Com base nessas informações vinculadas aos tempos verbais e ao narrador, o leitor pode antecipar uma das intenções do autor desse texto: promover o encontro do leitor com a linguagem simples, a partir de noções de tempo e aspecto dos verbos presentes nesse conto de tradição oral.

Ao discutir a função dos operadores textuais e temporais, o educador leva o educando e perceber a constituição do enredo que, nesse caso, tem começo, meio e fim bem marcados. O operador temporal quando, presente do primeiro ao oitavo parágrafos, indica o desencadeamento dos fatos que caracterizam o início do enredo; os operadores textuais chegando no reinado, na primeira noite, à meia noite, no outro dia, na manhã, na manhã seguinte, como era a terceira tentativa, empregados do nono ao vigésimo nono parágrafos, desencadeiam o desenvolvimento e o clímax da história; o operador conclusivo dito e feito indica seu desfecho. A visualização fácil dessas três partes do enredo reafirma a intenção do

autor em preservar a linguagem popular e o jeito simples de se contar história, que, certamente, serão compreendidos e prestigiados por muitos leitores.

É importante, ainda, notar que, por meio da leitura para identificar o efeito de sentido das marcas linguísticas de um texto, o leitor pode posicionar-se diante dos valores temporais e aspectuais das formas verbais empregadas no texto. Para incentivar os educandos a se autoquestionar, caberiam as seguintes provocações:

Com que intenção o autor utiliza, no conto, diferentes tempos e modos verbais? Quais desses tempos verbais são predominantes no conto? Haveria diferença no sentido global do conto ao mudar os tempos verbais?

Por meio dessas indagações, o educador pode conduzir o educando a observar que as escolhas linguísticas são intencionais e responsáveis pela construção de sentido do texto.

3.3.3 Sinais de pontuação

Levar o educando a descobrir o efeito de sentido decorrente do uso dos sinais de pontuação é uma tarefa indispensável ao estabelecimento da coerência do texto. Em relação ao texto A menina que falava internetês, uma pergunta norteadora desse tipo de reflexão podria ser:

Qual é o efeito de sentido decorrente da pontuação?

A partir desse questionamento, o educador leva os educandos a perceberem que a pontuação acumula funções discursivas na maioria dos diálogos, como aquelas ligadas à ênfase, à justificação, à reformulação e à ausência. Por exemplo, o uso dos pontos de interrogação e de exclamação e o uso das aspas nos diálogos da mãe não têm a simples função sintática de separar segmentos de texto, eles dão ênfase, justificam e reformulam o pensamento da mãe sobre a linguagem na internet; o uso do travessão na última parte do texto, que corresponde ao desfecho da história, representa, ao mesmo tempo, a fala e ausência de diálogo da filha.

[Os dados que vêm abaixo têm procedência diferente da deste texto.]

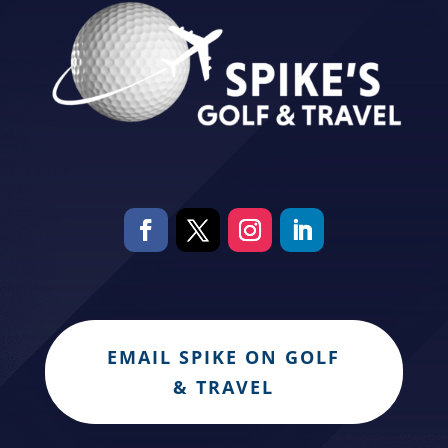
EMAIL SPIKE ON GOLF
& TRAVEL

Ainda em relação aos sinais de pontuação, considerando o texto O espelho mágico, o educador poderia apresentar a seguinte questão:

Que sinais de pontuação são usados, no texto, para reforçar ideias dos personagens?

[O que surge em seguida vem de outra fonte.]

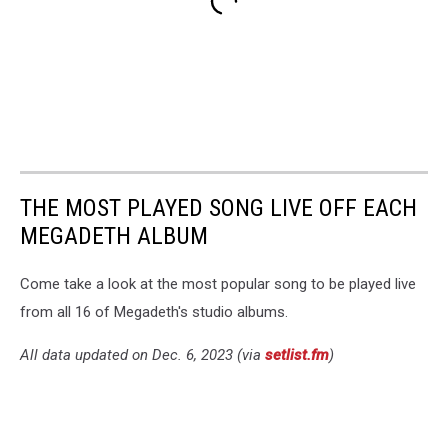
THE MOST PLAYED SONG LIVE OFF EACH
MEGADETH ALBUM
Come take a look at the most popular song to be played live
from all 16 of Megadeth's studio albums.
All data updated on Dec. 6, 2023 (via
setlist.fm
)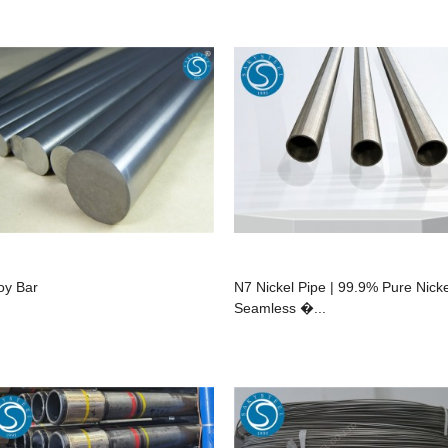
loy Bar
N7 Nickel Pipe | 99.9% Pure Nicke
Seamless �...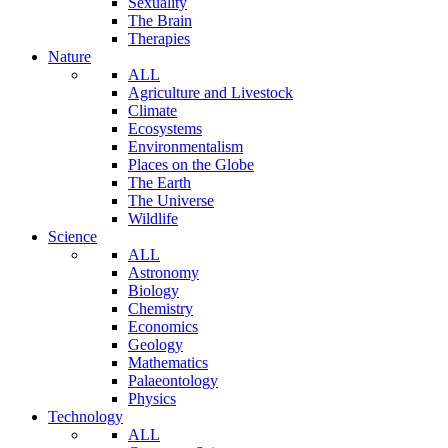
Sexuality
The Brain
Therapies
Nature
ALL
Agriculture and Livestock
Climate
Ecosystems
Environmentalism
Places on the Globe
The Earth
The Universe
Wildlife
Science
ALL
Astronomy
Biology
Chemistry
Economics
Geology
Mathematics
Palaeontology
Physics
Technology
ALL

Com essa questão o educador leva o educando a perceber efeitos discursivos, por meio da pontuação. Esse recurso é utilizado no texto e é fundamental na construção de sentido.

Como podemos observar ao longo desta seção, os elementos coesivos têm a função de facilitar a interpretação do texto, contudo, eles não são suficientes para o estabelecimento da coerência, posto que cabe ao leitor construi-la a partir de seu conhecimento textual e de seus modelos de mundo acionados durante a leitura.